Wednesday November 27, 2013
by Nadav Shragai
Today, some 2,150 years after the Maccabees victoriously returned to the Temple Mount to resume divine service in the Jewish Temple and light the menorah, the commemoration of the Hanukkah miracle could serve as an opportunity to revisit historical, Jewish roots in Jerusalem and at the Temple Mount. But Israel has long since given up on that battle.
For more than a generation, the Palestinians have been systematically working to deny the existence of the Jewish Temple. Their stubborn refusal to recognize Israel as the Jewish state is not unrelated to that denial. At Camp David in 2000, then-President Bill Clinton was shocked to hear such claims straight from the mouth of Palestine Liberation Organization leader Yasser Arafat. At first, Arafat insisted that the Jewish Temple existed in Nablus. Two years later, he "reformed" his opinion, stating that Temple never existed in Palestine at all. Senior PLO official Nabil Shaath, chief Palestinian negotiator Saeb Erekat, senior PLO official Yasser Abed Rabbo and PA President Mahmoud Abbas all question the very existence of the Jewish Temple at the Temple Mount, called Haram al-Sharif in Arabic. The denial is common in Islamic circles, the academic world, and, of course, in the Arabic media -- it is a preponderant belief in Saudi Arabia, Jordan, Egypt and other Gulf countries.
The prevalent theory has been documented by authors such as Yitzhak Reiter, Shmuel Berkowitz, Dore Gold and others. From the Palestinians and Arab perspective, the Temple is simply a figment of the Jewish imagination. They call it "Al-Mazoum," meaning the miniscule thing, attempting to paint Jewish claims as imaginary, mendacious, not based in reality. At the same time, such individuals have been busy for years trying to hide the truth, destroying archeological evidence of the Jewish Temple that threatened to invalidate their lies.
Such colossal fraud would not be very hard to settle but Israel, whether out of indolence or the desire to avoid "holy wars" that could invariably push the conflict toward religious lines, has opted out. That's a big mistake.

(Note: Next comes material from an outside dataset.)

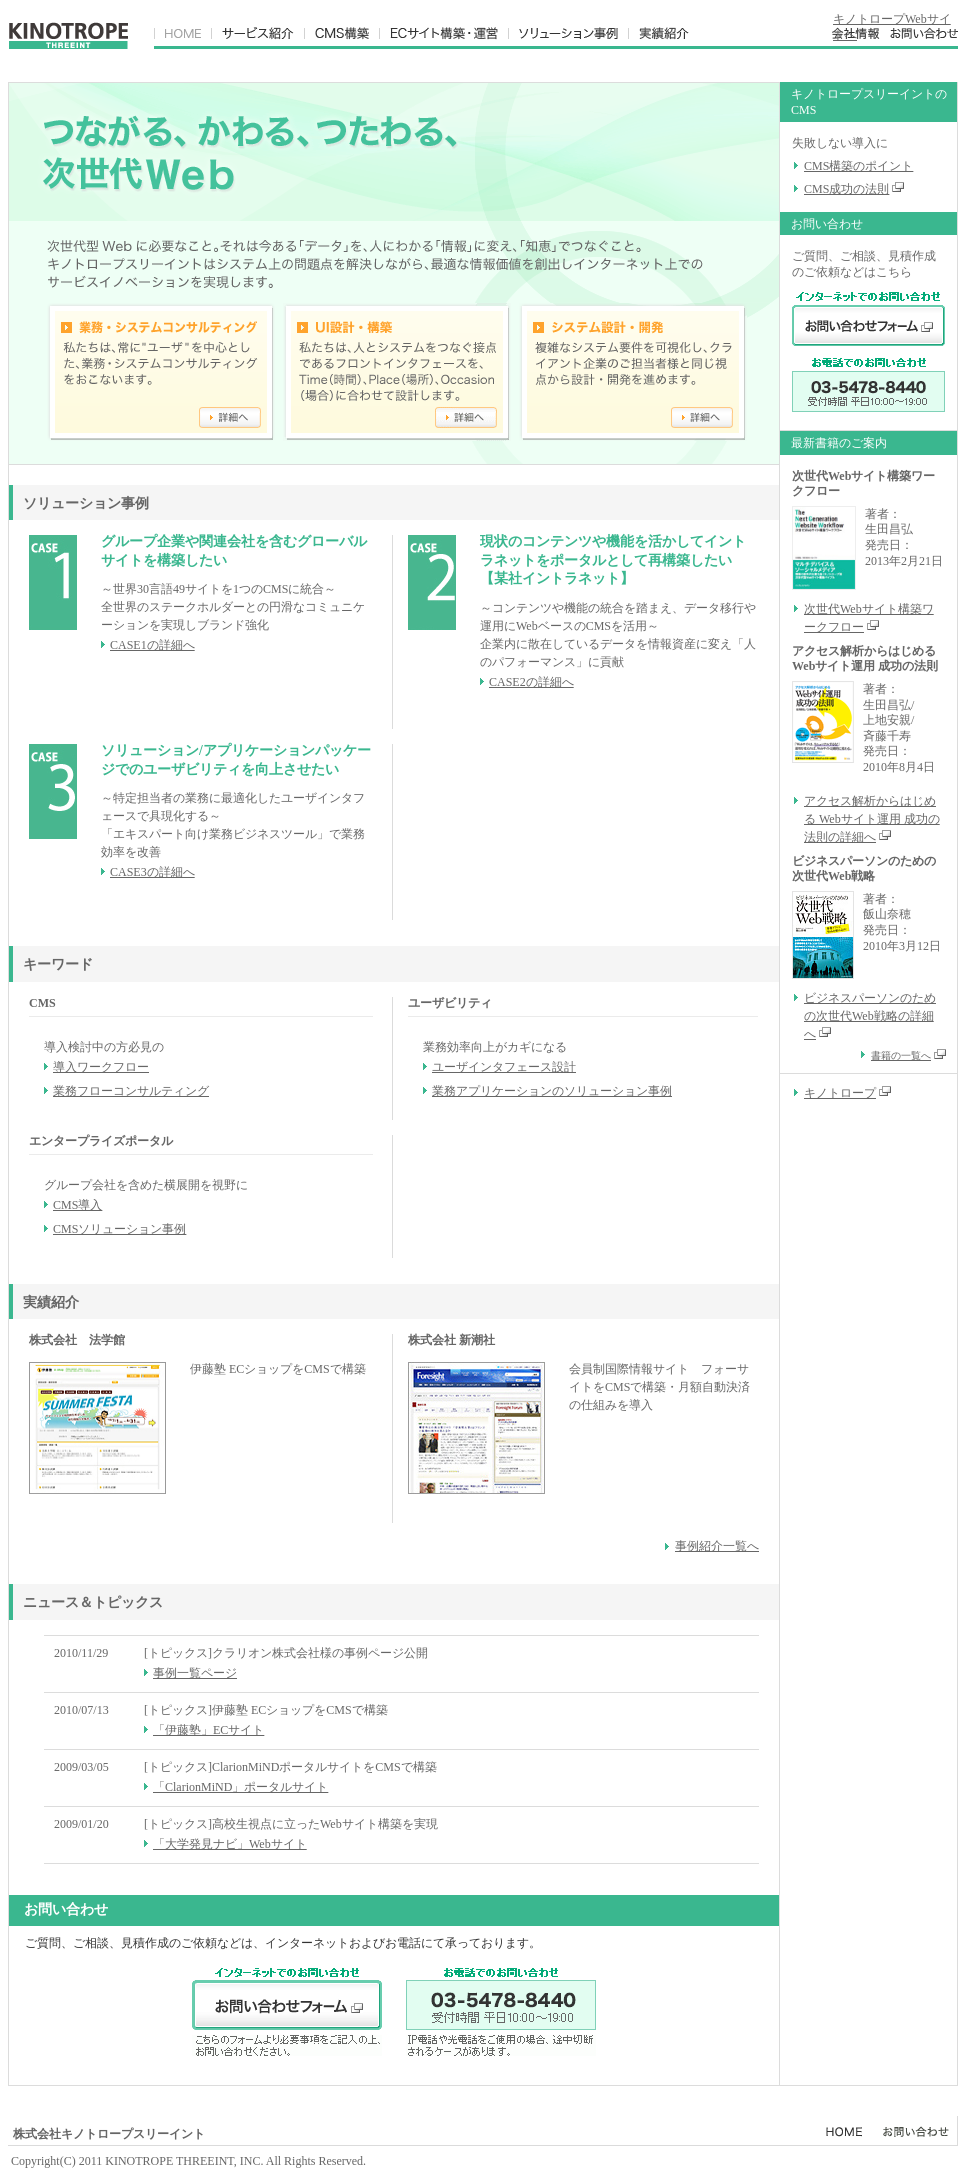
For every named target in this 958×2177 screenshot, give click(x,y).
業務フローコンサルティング (131, 1091)
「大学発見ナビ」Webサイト (230, 1844)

We are already fighting religious wars; the root of the conflict is religious. Trying to isolate the national-territorial elements of the conflict is totally naive. Also, denying the Jewish Temple's existence is a phenomenon that has already begun to penetrate certain circles in Europe.
The time has come to fight back. The mission at hand is not so complex. To support our argument, the fact remains that up until 1967, we constantly told the story of the Jewish Temple and shared details about the structure. The destruction of the First Temple by Nebuchadnezzar is a firmly established, undeniable motif prevalent throughout Islamic literature. Take, for example, Jerusalemite Arab geographer and historian Al-Muqaddasi from the 10th century. Take 14th-century Iranian legal scholar Al-Mastufi, the poetry of Jalal ad-Din Muhammad Rumi from the 13th century, or even books and travel guides from the time of Grand Mufti Haj Amin al-Husseini, the Jerusalem religious leader who struck an alliance with the Nazis.

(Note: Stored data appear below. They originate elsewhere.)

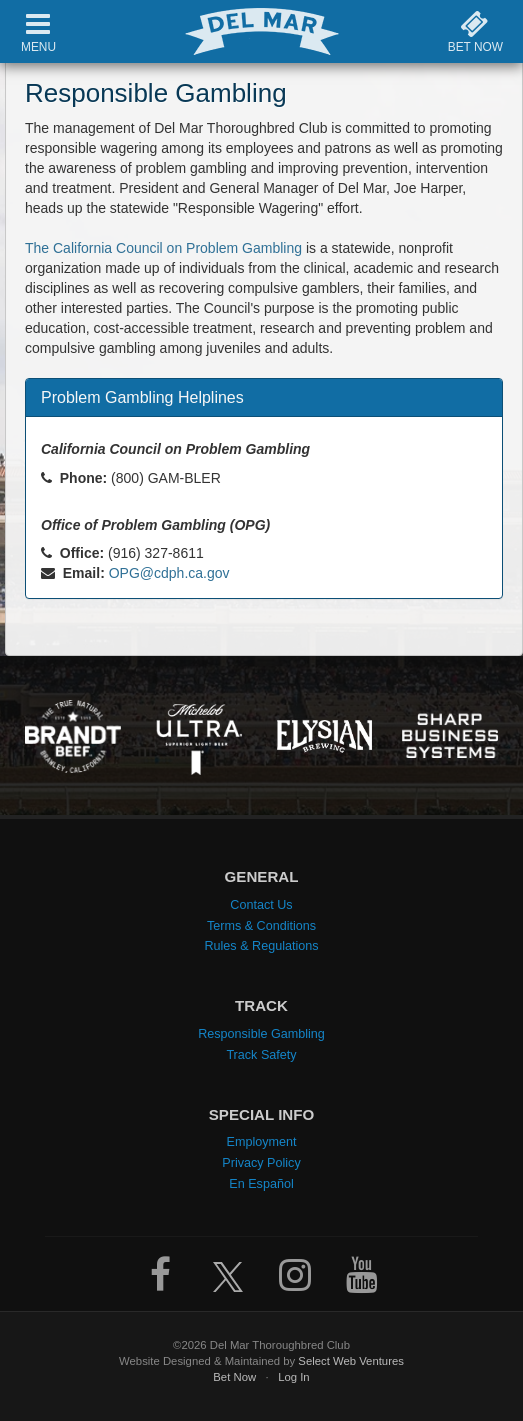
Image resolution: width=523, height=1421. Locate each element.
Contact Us (261, 901)
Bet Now (234, 1373)
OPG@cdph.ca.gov (169, 573)
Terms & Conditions (261, 922)
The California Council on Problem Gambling (163, 248)
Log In (294, 1373)
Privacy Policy (261, 1159)
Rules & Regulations (261, 942)
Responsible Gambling (261, 1030)
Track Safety (261, 1051)
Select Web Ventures (351, 1357)
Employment (262, 1138)
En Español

In the mid-20th century, Palestinian journalist, historian and East Jerusalem Mayor Aref al-Aref wrote that the Temple Mount is located at Mount Moriah, where the Biblical Jebusite Araunah owned his threshing floors and which King David purchased for building the Temple, eventually built by Solomon in 1,007 B.C.E. (for more information, see Retiner's book "From Jerusalem to Mecca and Back").

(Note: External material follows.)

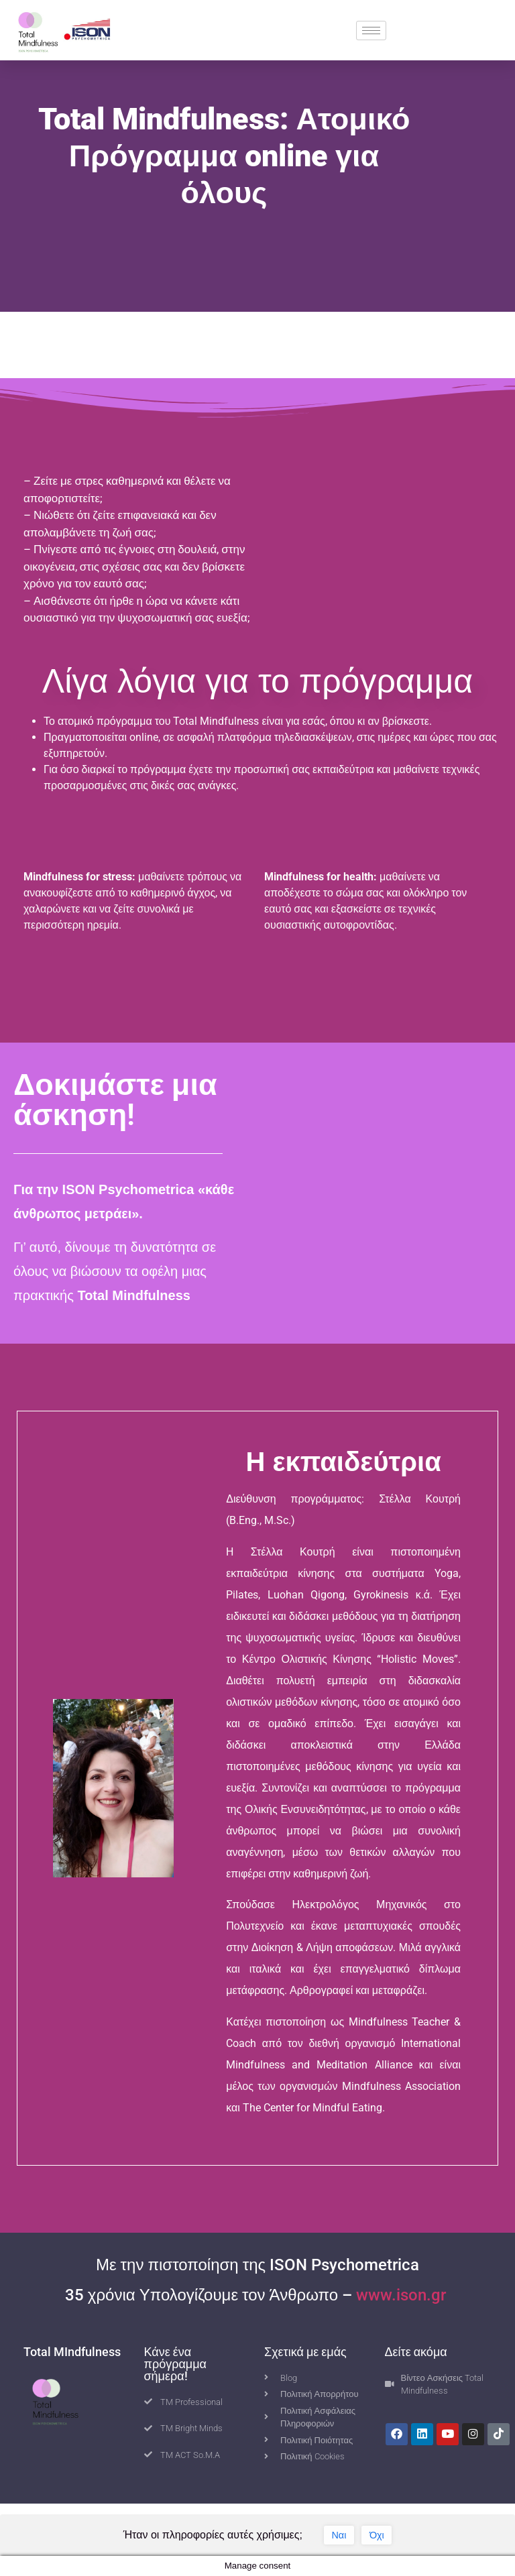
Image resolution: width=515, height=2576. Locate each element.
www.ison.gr (403, 2295)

Joining the Muslim writers is a plethora of facts, discoveries and sources, reinforcing the Jewish bond to Jerusalem and the existence of the Temple, such as the Bible, Mishnah, Gemara, several midrashim and myriad Jewish commentaries. These sources provide evidence for the divine service and for the Temple's existence over many years. First century Roman Jewish scholar Josephus saw the Temple with his own eyes and documented its destruction. And, of course, there are the multiple archeological finds. To name a few:
The remains of engravings barring access to the Temple for non-Jews past a barrier surrounding the Temple, also mentioned by Josephus; the southwestern cornerstone of the Temple Mount from the Second Temple period with the inscription describing how a priest would be present during the sounding of the horns when Shabbat began and ended, as described in the Mishnah as well; the remains of a corpse identified by the British during the Mandate Period, on the Temple Mount, belonging to a Jew who had undergone ritual ablutions; over the past few years archeologists made First Temple discoveries on the Temple Mount, but quickly covered them up to avoid conflict.
But such findings and many more have only sped up the process of amplifying Jerusalem's holiness to Islam and the sweeping denial of any Jewish bond to the city and its sanctity. Hanukkah is our time to respond.